Autoscaling
Last updated October 28, 2024
Table of Contents
Heroku’s native Autoscaling feature lets you scale the number of web dynos automatically based on one or more application performance characteristics.
Autoscaling is only available for Performance-, Private-, and Shield-tier dynos. It relies on your application to have very small variance in response time. If it doesn’t meet your needs, or isn’t working as expected for your apps, consider a third-party add-on from the Elements marketplace.
Configuration
You can configure the feature from your app’s Resources
tab on the Heroku Dashboard:
Click
Enable Autoscaling
beside your web dyno details to access the configuration options:Use the slider or text boxes to specify your app’s minimum and maximum allowed number of autoscaled dynos. The minimum dyno limit can’t be less than 1. The associated costs show changes as you adjust the dyno range.
Next, set your app’s
Desired p95 Response Time
. The autoscaling engine uses this value to determine how to scale your dyno count.Enable
Email Notifications
to notify the app’s collaborators and team members when your web dyno count reaches the range’s upper limit. We send a maximum of one notification email per day.
After configuring, click Confirm
. The current dyno count immediately adjusts to conform to the range.
Autoscaling Logic
The dyno manager uses your app’s Desired p95 Response Time
to determine when to scale your app. The algorithm uses data from the past hour to calculate the minimum number of web dynos required to achieve the desired response time for 95% of incoming requests at your current request throughput. It doesn’t include WebSocket traffic in its calculations.
Every time an autoscaling event occurs, a single web dyno is either added or removed from your app. Autoscaling events always occur at least one minute apart.
The algorithm scales down less aggressively than it scales up. This more gradual scale down protects against a situation where substantial downscaling from a temporary lull in requests results in high latency if demand subsequently spikes upward.
If your app experiences no request throughput for 3 minutes, its web dynos scale down at one-minute intervals until throughput resumes.
Sometimes, downstream bottlenecks cause slow requests, not web resources. In these cases, scaling up the number of web dynos can have a minimal (or even negative) impact on latency. To address these scenarios, if the percentage of failed requests is 20% or more, autoscaling ceases.

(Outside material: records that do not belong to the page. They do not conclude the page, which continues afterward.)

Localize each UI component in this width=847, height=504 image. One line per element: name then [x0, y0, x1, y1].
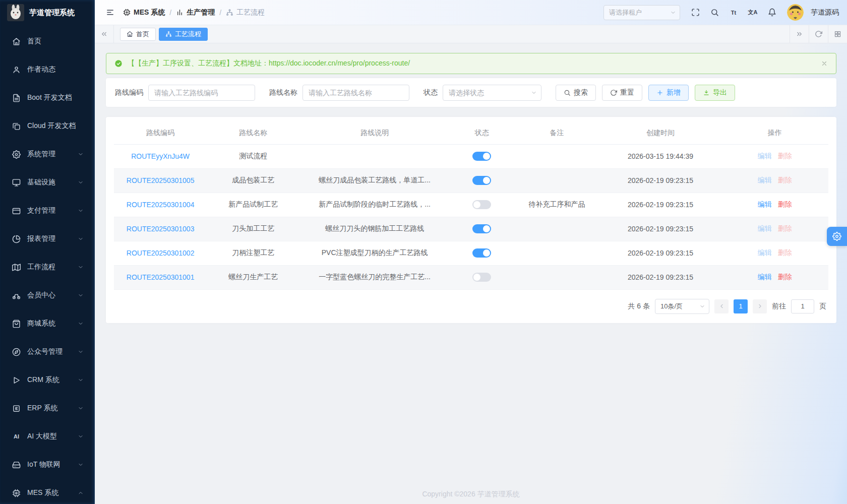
username[interactable]: 芋道源码	[811, 8, 839, 17]
search-button[interactable]: 搜索	[556, 85, 596, 101]
breadcrumb-item-mes[interactable]: MES 系统	[123, 8, 165, 17]
status-toggle[interactable]	[472, 176, 491, 185]
goto-page-input[interactable]	[791, 299, 814, 313]
search-icon	[564, 89, 571, 96]
route-code-link[interactable]: ROUTE20250301005	[127, 176, 195, 184]
edit-link[interactable]: 编辑	[758, 152, 772, 160]
reset-button[interactable]: 重置	[602, 85, 642, 101]
add-button[interactable]: 新增	[648, 85, 689, 101]
delete-link[interactable]: 删除	[778, 152, 792, 160]
menu-collapse-icon[interactable]	[102, 5, 118, 21]
route-code-link[interactable]: ROUTEyyXnJu4W	[131, 152, 190, 160]
edit-link[interactable]: 编辑	[758, 224, 772, 232]
sidebar-item-bike[interactable]: 会员中心	[0, 281, 95, 309]
breadcrumb-label: 工艺流程	[236, 8, 265, 17]
table-row: ROUTE20250301004 新产品试制工艺 新产品试制阶段的临时工艺路线，…	[114, 193, 828, 217]
copy-icon	[12, 122, 21, 131]
status-toggle[interactable]	[472, 248, 491, 258]
breadcrumb-item-production[interactable]: 生产管理	[176, 8, 215, 17]
remark-cell: 待补充工序和产品	[514, 193, 599, 217]
user-icon	[12, 66, 21, 74]
remark-cell	[514, 241, 599, 265]
edit-link[interactable]: 编辑	[758, 248, 772, 257]
sidebar-item-home[interactable]: 首页	[0, 27, 95, 55]
route-code-input[interactable]	[148, 85, 255, 101]
breadcrumb-label: 生产管理	[187, 8, 215, 17]
topbar: MES 系统 / 生产管理 / 工艺流程	[95, 0, 847, 25]
app-logo-row[interactable]: 芋道管理系统	[0, 0, 95, 25]
sidebar-item-label: Boot 开发文档	[27, 93, 84, 102]
locale-icon[interactable]: 文A	[745, 5, 761, 21]
hard-drive-icon	[12, 461, 21, 469]
prev-page-button[interactable]	[714, 299, 729, 313]
route-icon	[165, 31, 172, 37]
alert-doc-link[interactable]: https://doc.iocoder.cn/mes/pro/process-r…	[269, 59, 410, 67]
bell-icon[interactable]	[764, 5, 780, 21]
theme-settings-button[interactable]	[827, 227, 847, 246]
alert-text: 【【生产】工序设置、工艺流程】文档地址：https://doc.iocoder.…	[128, 59, 410, 68]
tab-home[interactable]: 首页	[120, 28, 156, 41]
export-button[interactable]: 导出	[695, 85, 735, 101]
route-code-link[interactable]: ROUTE20250301004	[127, 201, 195, 209]
font-size-icon[interactable]: Tt	[725, 5, 742, 21]
sidebar-item-shop[interactable]: 商城系统	[0, 309, 95, 338]
chevron-down-icon	[78, 462, 84, 468]
sidebar-item-pie[interactable]: 报表管理	[0, 225, 95, 253]
table-header-row: 路线编码 路线名称 路线说明 状态 备注 创建时间 操作	[114, 122, 828, 144]
route-code-link[interactable]: ROUTE20250301003	[127, 225, 195, 233]
refresh-icon	[610, 89, 617, 96]
sidebar-item-erp[interactable]: ERP 系统	[0, 394, 95, 422]
status-toggle[interactable]	[472, 273, 491, 282]
status-toggle[interactable]	[472, 200, 491, 209]
route-code-link[interactable]: ROUTE20250301001	[127, 273, 195, 281]
search-icon[interactable]	[706, 5, 722, 21]
sidebar-item-copy[interactable]: Cloud 开发文档	[0, 112, 95, 140]
sidebar-item-play[interactable]: CRM 系统	[0, 366, 95, 394]
goto-field	[791, 299, 814, 313]
delete-link[interactable]: 删除	[778, 200, 792, 208]
sidebar-item-map[interactable]: 工作流程	[0, 253, 95, 281]
tenant-select[interactable]	[603, 5, 680, 20]
sidebar-item-file-text[interactable]: Boot 开发文档	[0, 84, 95, 112]
status-toggle[interactable]	[472, 152, 491, 161]
sidebar-item-compass[interactable]: 公众号管理	[0, 338, 95, 366]
route-code-link[interactable]: ROUTE20250301002	[127, 249, 195, 257]
sidebar-item-ai[interactable]: AI AI 大模型	[0, 422, 95, 451]
table-row: ROUTE20250301001 螺丝刀生产工艺 一字型蓝色螺丝刀的完整生产工艺…	[114, 265, 828, 289]
chevron-left-icon	[718, 303, 725, 309]
tabs-menu-icon[interactable]	[828, 25, 847, 43]
delete-link[interactable]: 删除	[778, 176, 792, 184]
delete-link[interactable]: 删除	[778, 273, 792, 281]
tabs-scroll-left-icon[interactable]	[95, 25, 114, 43]
close-icon[interactable]	[821, 60, 828, 67]
edit-link[interactable]: 编辑	[758, 176, 772, 184]
sidebar-item-cpu[interactable]: MES 系统	[0, 479, 95, 504]
status-select-input[interactable]	[443, 85, 541, 101]
status-toggle[interactable]	[472, 224, 491, 233]
route-name-input[interactable]	[302, 85, 409, 101]
fullscreen-icon[interactable]	[687, 5, 703, 21]
route-desc-cell: 螺丝刀刀头的钢筋加工工艺路线	[299, 217, 450, 241]
delete-link[interactable]: 删除	[778, 224, 792, 232]
sidebar-item-user[interactable]: 作者动态	[0, 55, 95, 84]
sidebar-item-label: CRM 系统	[27, 375, 78, 385]
tenant-select-input[interactable]	[603, 5, 680, 20]
tabs-scroll-right-icon[interactable]	[790, 25, 809, 43]
refresh-tab-icon[interactable]	[809, 25, 828, 43]
sidebar-item-label: MES 系统	[27, 488, 78, 497]
breadcrumb-separator: /	[219, 9, 221, 17]
monitor-icon	[12, 178, 21, 187]
sidebar-item-hard-drive[interactable]: IoT 物联网	[0, 451, 95, 479]
delete-link[interactable]: 删除	[778, 248, 792, 257]
sidebar-item-monitor[interactable]: 基础设施	[0, 168, 95, 197]
page-size-select[interactable]: 10条/页	[655, 299, 709, 314]
edit-link[interactable]: 编辑	[758, 273, 772, 281]
tab-process-route[interactable]: 工艺流程	[159, 28, 208, 41]
next-page-button[interactable]	[753, 299, 767, 313]
sidebar-item-pay[interactable]: 支付管理	[0, 197, 95, 225]
col-remark: 备注	[514, 122, 599, 144]
sidebar-item-gear[interactable]: 系统管理	[0, 140, 95, 168]
page-number-current[interactable]: 1	[734, 299, 748, 313]
user-avatar[interactable]	[787, 4, 804, 21]
edit-link[interactable]: 编辑	[758, 200, 772, 208]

You can monitor the failed request metric using Threshold Alerting.
Monitoring Autoscaling Events
From the Heroku Dashboard
Autoscaling events appear alongside manual scale events in the Events chart
of the Heroku dashboard. In event details, they’re identified by Dyno Autoscaling
. In addition, enabling, disabling and changes to autoscaling show.
If a series of autoscaling events occur in a time interval rollup, only the step where the scaling changed direction shows. For example, in the Events chart below Scaled up to 2 of Performance-M
is an intermediate step to the peak of 3 Performance-M dynos, and doesn’t show.
With Webhooks
You can subscribe to webhook notifications that send whenever your app’s dyno formation changes. Webhook notifications related to dyno formation have the api:formation
type.
Read App Webhooks for more information on subscribing to webhook notifications.
Disabling Autoscaling
Disable autoscaling by clicking the Disable Autoscaling
button on your app’s Resources
tab. Then, specify a fixed web dyno count and click Confirm
.
Manually scaling through the CLI, or otherwise making a call to ps:scale
via the API to instruct it to manually scale, such as with a third-party autoscaling tool, disables autoscaling.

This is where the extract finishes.